You shouldn't need to worry about this difference.
On Linux, the command you mentioned will note down the current user's UID into the airflow environment config, so that the application starts under that user. This makes it so that all the configuration files and folders generated by the application are owned by the logged-in user, as they're mounted from the user's current directory to the docker container.
Note: All I've written below assumes on windows you'd be using linux containers. If you are running windows-native containers, you'll need to check if there's specific airflow instructions for that.

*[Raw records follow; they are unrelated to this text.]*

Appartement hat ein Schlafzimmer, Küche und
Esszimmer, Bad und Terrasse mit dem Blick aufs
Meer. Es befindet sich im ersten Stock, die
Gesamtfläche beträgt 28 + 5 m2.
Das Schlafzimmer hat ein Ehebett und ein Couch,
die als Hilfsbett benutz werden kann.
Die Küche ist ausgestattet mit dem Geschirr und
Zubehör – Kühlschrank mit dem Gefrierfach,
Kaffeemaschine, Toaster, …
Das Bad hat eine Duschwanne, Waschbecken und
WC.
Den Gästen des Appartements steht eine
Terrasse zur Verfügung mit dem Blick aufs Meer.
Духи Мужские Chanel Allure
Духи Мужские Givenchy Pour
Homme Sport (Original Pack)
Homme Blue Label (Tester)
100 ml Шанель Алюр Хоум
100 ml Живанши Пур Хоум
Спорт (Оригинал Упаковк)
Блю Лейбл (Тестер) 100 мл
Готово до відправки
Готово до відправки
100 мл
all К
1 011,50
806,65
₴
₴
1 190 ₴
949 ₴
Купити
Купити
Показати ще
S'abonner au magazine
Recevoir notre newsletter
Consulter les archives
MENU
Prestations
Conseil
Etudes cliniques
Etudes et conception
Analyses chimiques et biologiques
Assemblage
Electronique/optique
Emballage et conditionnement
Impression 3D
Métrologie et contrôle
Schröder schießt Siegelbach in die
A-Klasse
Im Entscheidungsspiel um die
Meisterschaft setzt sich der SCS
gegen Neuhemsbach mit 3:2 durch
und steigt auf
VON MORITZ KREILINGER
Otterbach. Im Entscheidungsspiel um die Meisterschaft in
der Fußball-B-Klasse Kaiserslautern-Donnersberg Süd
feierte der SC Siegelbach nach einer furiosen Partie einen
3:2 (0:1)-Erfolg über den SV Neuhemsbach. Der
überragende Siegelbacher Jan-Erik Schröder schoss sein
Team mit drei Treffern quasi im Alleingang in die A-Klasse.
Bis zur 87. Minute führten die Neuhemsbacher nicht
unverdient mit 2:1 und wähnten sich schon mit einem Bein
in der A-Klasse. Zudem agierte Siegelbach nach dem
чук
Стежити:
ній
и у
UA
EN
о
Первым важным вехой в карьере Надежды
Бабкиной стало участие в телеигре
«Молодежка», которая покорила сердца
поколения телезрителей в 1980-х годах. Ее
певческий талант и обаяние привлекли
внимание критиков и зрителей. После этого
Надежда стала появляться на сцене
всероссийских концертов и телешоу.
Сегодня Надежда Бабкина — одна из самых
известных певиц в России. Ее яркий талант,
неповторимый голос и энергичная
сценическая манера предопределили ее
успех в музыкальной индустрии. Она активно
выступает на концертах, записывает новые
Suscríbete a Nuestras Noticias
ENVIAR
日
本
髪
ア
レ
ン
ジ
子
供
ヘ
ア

On Windows, the most common way to run docker containers is to run them within a WSL "virtual machine", where a fraction of your computer's resource is used to boot a linux distribution inside Windows.

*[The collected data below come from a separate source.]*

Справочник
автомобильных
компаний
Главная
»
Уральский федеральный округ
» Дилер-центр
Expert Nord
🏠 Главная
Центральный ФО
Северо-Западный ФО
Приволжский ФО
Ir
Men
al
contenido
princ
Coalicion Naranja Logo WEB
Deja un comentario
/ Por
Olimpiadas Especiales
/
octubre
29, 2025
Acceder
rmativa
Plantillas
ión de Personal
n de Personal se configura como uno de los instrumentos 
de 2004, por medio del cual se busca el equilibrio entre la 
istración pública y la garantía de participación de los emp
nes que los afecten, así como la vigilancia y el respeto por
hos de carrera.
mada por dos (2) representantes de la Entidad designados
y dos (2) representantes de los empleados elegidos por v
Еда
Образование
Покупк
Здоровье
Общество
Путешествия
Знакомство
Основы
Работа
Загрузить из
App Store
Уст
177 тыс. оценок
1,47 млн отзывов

If your developers are already using WSL directly, and have docker installed inside the WSL instance, then the very same steps apply. As far as airflow is concerned, it's running within a linux host, and it doesn't mind the fact that this is all within yet another windows application. This is likely to be the case if you/your developers are used to a linux-focused development workflow, even within Windows.
If on the other hand you're mostly windows-focused, your developers are likely using Docker Desktop or a similar solution. Most if not all of these will bring up a linux virtual machine (likely using WSL themselves), and run docker within the linux environment it provides. In this case, the dags
/logs
/plugins
directories will be on a windows folder, which is then mapped to the WSL distribution, where it's mounted within the container. In this case, when WSL translates the windows-side files for linux-side access, it maps "whichever user is logged in on windows", and the problem you're concerned with disappears.